I'll try not to do it myself. Does this post break the rule it establishes? My head hurts....
[UPDATE: I could have said this all much shorter, by saying: if you blog, use your blog to tell me what you know. Don't tell me what someone else wrote somewhere else. Google can do that way way better than you can. Tell me what you know, and how you know it. Even better if it's something only you can know, like how you feel or what you see or why you something's meaningful.]
Link blogs serve their own purpose. There's so much written every day that I can't keep up, so someone with a similar sensibility who reads things for me, and picks out the best of the day, is valuable.
Posted by: ogged | April 05, 2005 at 01:11 PM
Exactly. Blogs that often link without commentary are useful to those who like the same stuff as the blogger but don't have time to find it. It's a terribly inefficient way to run a news/trivia filter, but there's nothing better yet.
Posted by: Dylan | April 05, 2005 at 02:27 PM
Heavy linking or "filter-blogging" as it is sometimes called is actually part of the origins of blogging--that's what blogging was when the first few folks started making software that we now use to tell our stories.

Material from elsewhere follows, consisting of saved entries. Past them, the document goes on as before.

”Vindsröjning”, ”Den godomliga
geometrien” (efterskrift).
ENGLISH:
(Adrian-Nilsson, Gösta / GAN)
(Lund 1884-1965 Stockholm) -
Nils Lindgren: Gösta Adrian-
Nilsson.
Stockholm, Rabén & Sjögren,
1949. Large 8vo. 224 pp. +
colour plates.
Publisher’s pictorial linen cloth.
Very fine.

There are many old-timers who still don't think its a "real" blog without links.
I agree though that blogs that only re-hash news I can find myself are rarely as interesting as the ones that tell good stories.
Posted by: Ms. Feverish | April 05, 2005 at 03:26 PM
I tend to agree, and I chastise myself every time I fail to say something that isn't already in the article or post that I'm linking to. I especially try not to "re-blog" topics that others in the legal blogging community have addressed unless I can add something new. But I make exceptions to that rule if I want to point to something I know will interest those few people who read my blog but not many other blogs.
I find a lot of gems when people just provide links as a way of saying, "hey, have a look at this." I discover a lot of blogs that way, among them many of my favorites.
I've recently thought that I want to add more links to things that I find interesting, but Movable Type seems to encourage long posts, and I don't want to use full posts for simple links.
I thought I might use an "Asides" or "Blink"-style minipost for some of those kinds of things, but that still runs a risk of creating an "echo chamber." Perhaps I should confine linkage-without-commentary to del.icio.us, where the determined can still see what I link to if they really want to, but it doesn't get in the way of the blog.
Posted by: Tim | April 05, 2005 at 08:32 PM
On the other hand, just linking to something (without commentary) isn't quite the same thing as linking to an article and uncritically typing something along the lines of OMG THEY'RE COMING TO SHUT US DOWN!!!1
Posted by: Tim | April 05, 2005 at 08:36 PM
It's hard to tell when your rule comes into play. I like to collect groups of stories that have some thematic link, and group them together with a thin bit of commentary that suggests why I selected them. This only constitutes about 20% of my posts, however. Most are original commentary. On the other hand, one of my favorite reading spots is Fark.com, which could be accused of the crime you discuss. Still, it's reliably fascinating.